YOUR INSTRUCTIONS -
The reply must consist of the complete listing, reproduced exactly, with no images included.

DATA BLOCK -
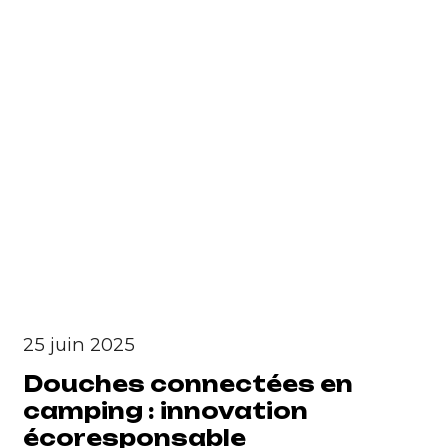
25 juin 2025
Douches connectées en
camping : innovation
écoresponsable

ANSWER TO THE EXERCISE -
25 juin 2025
Douches connectées en
camping : innovation
écoresponsable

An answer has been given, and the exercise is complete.